Ascolta l'intervista rilasciata da Anna Maria Ajello ai microfoni di Skuola.net

MEGLIO AL NORD CHE AL SUD - Le differenze tra gli studenti migliori o peggiori emergono dalle scuole primarie in poi. Gli istituti tecnici del nord Italia hanno una preparazione solida come quella dei licei. Lo stesso però non si può dire sulle scuole tecniche del sud, dove la variabilità dei risultati tra scuole e tra classi è molto sentita. Gli studenti migliori del centro sono i marchigiani.

MASCHI VS FEMMINE - Le ragazze amano scrivere e cimentarsi sulle materie umanistiche. E per questo sono più brave dei ragazzi in italiano. I maschi invece vincono sulle materie logiche e sono più pratici delle femmine in matematica.


NOVITA' IN ARRIVO DAL 2017? - Tra le possibili novità in arrivo, c'è la digitalizzazione del Test Invalsi. Nello specifico, si cercherà, nel giro di due anni, di mettere in piedi un sistema computer basement che possa permettere ai ragazzi di svolgere il test interamente dai pc delle proprie scuole. Gli studenti si cimenteranno con test diversi tra loro ma di uguale difficoltà, garantiscono i responsabili dell'Invalsi. Per quanto riguarda l'introduzione della lingua straniera nel test, invece, "il dibattito è ancora aperto" dichiara il Presidente Invalsi Ajello ed inoltre, non è una decisione che l'Invalsi può prendere autonomamente, quindi, non si prevedono novità su questo fronte. Almeno non nel breve periodo.

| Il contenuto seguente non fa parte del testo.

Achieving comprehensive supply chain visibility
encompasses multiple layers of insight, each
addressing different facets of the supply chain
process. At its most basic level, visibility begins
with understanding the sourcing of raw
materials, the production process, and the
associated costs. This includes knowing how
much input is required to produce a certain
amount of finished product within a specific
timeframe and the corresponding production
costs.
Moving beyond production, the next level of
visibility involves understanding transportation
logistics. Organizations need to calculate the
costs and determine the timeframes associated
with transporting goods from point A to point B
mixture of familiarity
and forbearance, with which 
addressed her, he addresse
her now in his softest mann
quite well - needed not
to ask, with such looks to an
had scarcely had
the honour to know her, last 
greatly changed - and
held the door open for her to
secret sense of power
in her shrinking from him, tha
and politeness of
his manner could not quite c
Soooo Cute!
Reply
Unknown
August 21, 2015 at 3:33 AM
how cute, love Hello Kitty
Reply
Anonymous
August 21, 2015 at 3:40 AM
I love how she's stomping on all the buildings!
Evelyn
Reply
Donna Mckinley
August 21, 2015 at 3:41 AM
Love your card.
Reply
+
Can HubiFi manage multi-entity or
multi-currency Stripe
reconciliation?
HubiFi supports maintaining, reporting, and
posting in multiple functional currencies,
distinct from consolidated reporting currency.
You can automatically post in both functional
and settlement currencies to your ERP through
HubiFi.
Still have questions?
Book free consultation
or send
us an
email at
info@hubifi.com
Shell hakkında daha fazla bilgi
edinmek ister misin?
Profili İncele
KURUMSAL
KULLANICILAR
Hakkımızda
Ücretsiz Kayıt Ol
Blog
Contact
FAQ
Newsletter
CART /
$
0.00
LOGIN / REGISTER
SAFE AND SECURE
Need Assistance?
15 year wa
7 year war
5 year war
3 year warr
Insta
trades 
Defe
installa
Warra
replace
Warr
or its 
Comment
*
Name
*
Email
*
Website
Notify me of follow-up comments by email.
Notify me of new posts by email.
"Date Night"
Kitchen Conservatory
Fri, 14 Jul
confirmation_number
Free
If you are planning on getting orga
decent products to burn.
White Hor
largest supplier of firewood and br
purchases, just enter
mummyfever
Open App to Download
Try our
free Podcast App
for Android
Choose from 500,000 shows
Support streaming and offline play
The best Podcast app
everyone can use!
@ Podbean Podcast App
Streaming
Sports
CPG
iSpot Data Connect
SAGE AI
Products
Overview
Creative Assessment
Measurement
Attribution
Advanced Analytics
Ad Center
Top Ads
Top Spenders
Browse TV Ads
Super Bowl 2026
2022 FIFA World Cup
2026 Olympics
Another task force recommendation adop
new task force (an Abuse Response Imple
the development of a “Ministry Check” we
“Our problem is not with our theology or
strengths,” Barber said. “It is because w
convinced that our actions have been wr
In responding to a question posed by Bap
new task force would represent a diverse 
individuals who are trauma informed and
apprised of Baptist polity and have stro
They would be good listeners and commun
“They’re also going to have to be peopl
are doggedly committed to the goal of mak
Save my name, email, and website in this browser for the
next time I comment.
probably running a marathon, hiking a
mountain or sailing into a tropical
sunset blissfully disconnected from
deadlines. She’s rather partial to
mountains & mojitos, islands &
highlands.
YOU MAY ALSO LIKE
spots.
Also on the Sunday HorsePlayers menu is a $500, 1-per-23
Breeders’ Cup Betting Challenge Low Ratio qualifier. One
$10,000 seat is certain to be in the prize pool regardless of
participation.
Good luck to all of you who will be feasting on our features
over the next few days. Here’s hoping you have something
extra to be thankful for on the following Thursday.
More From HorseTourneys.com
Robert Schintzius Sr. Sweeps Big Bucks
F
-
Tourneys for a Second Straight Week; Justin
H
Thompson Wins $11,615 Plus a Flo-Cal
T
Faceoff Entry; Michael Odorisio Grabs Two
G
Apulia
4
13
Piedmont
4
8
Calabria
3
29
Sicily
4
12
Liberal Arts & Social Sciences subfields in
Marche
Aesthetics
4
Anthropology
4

INVALSI ALLA MATURITA' TRA DUE ANNI? - Secondo quanto dichiarato dal Presidente Invalsi Ajello, sarebbe possibile, teoricamente, "introdurre il test Invalsi nell'esame di maturità". Nonostante ci siano ancora dei problemi da risolvere come, per esempio, se creare una prova nazionale uguale per tutti o tener conto dei singoli indirizzi scolastici, l'Invalsi ha già avviato delle "parziali sperimentazioni". Non appena verrà dato il via libera dalle autorità politiche, l'Invalsi si adopererà per arrivare ad un risultato concreto ma, ovviamente, ci vorranno almeno un paio d'anni.